_Exercise_
Reproduce the entire listing below exactly.

_Provided entries_
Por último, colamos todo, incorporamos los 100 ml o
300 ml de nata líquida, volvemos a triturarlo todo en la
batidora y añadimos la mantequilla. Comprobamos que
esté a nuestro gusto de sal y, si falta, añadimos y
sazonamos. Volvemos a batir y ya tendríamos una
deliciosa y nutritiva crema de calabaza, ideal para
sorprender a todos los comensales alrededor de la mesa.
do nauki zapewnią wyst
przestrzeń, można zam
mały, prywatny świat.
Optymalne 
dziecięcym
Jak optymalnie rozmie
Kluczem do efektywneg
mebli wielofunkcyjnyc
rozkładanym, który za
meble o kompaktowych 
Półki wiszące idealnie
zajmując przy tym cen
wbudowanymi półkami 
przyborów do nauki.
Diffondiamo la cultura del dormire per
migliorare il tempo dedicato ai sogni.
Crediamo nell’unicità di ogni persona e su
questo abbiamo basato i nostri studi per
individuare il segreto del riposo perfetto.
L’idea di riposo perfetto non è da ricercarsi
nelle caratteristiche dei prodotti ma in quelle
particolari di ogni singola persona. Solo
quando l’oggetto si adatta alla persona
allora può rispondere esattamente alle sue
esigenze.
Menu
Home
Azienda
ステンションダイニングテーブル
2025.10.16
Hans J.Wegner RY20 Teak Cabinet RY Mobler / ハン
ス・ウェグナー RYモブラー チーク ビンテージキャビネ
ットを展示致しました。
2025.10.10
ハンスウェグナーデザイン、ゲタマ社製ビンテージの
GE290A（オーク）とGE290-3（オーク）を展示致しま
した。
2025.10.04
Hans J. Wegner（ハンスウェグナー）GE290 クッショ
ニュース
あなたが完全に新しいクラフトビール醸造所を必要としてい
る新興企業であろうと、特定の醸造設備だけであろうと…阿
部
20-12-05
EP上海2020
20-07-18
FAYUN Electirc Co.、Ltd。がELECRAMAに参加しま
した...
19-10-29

_The completed task_
Por último, colamos todo, incorporamos los 100 ml o
300 ml de nata líquida, volvemos a triturarlo todo en la
batidora y añadimos la mantequilla. Comprobamos que
esté a nuestro gusto de sal y, si falta, añadimos y
sazonamos. Volvemos a batir y ya tendríamos una
deliciosa y nutritiva crema de calabaza, ideal para
sorprender a todos los comensales alrededor de la mesa.
do nauki zapewnią wyst
przestrzeń, można zam
mały, prywatny świat.
Optymalne 
dziecięcym
Jak optymalnie rozmie
Kluczem do efektywneg
mebli wielofunkcyjnyc
rozkładanym, który za
meble o kompaktowych 
Półki wiszące idealnie
zajmując przy tym cen
wbudowanymi półkami 
przyborów do nauki.
Diffondiamo la cultura del dormire per
migliorare il tempo dedicato ai sogni.
Crediamo nell’unicità di ogni persona e su
questo abbiamo basato i nostri studi per
individuare il segreto del riposo perfetto.
L’idea di riposo perfetto non è da ricercarsi
nelle caratteristiche dei prodotti ma in quelle
particolari di ogni singola persona. Solo
quando l’oggetto si adatta alla persona
allora può rispondere esattamente alle sue
esigenze.
Menu
Home
Azienda
ステンションダイニングテーブル
2025.10.16
Hans J.Wegner RY20 Teak Cabinet RY Mobler / ハン
ス・ウェグナー RYモブラー チーク ビンテージキャビネ
ットを展示致しました。
2025.10.10
ハンスウェグナーデザイン、ゲタマ社製ビンテージの
GE290A（オーク）とGE290-3（オーク）を展示致しま
した。
2025.10.04
Hans J. Wegner（ハンスウェグナー）GE290 クッショ
ニュース
あなたが完全に新しいクラフトビール醸造所を必要としてい
る新興企業であろうと、特定の醸造設備だけであろうと…阿
部
20-12-05
EP上海2020
20-07-18
FAYUN Electirc Co.、Ltd。がELECRAMAに参加しま
した...
19-10-29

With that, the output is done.